▸ Information supplied
'''
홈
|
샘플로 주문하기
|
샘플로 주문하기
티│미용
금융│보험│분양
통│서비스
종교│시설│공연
'''
'''
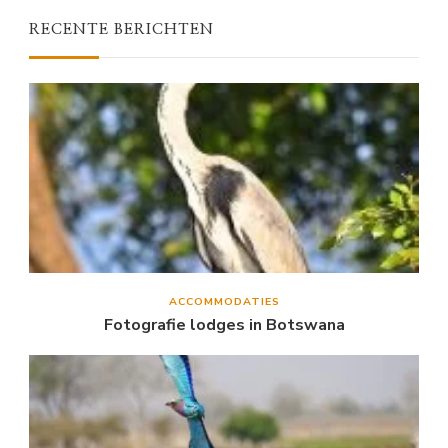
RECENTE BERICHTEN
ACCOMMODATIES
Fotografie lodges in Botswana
'''
Copy out, exactly and alone, the lines of the entries above between the ones holding "RECENTE BERICHTEN" and "Fotografie lodges in Botswana", inclusive.

RECENTE BERICHTEN
ACCOMMODATIES
Fotografie lodges in Botswana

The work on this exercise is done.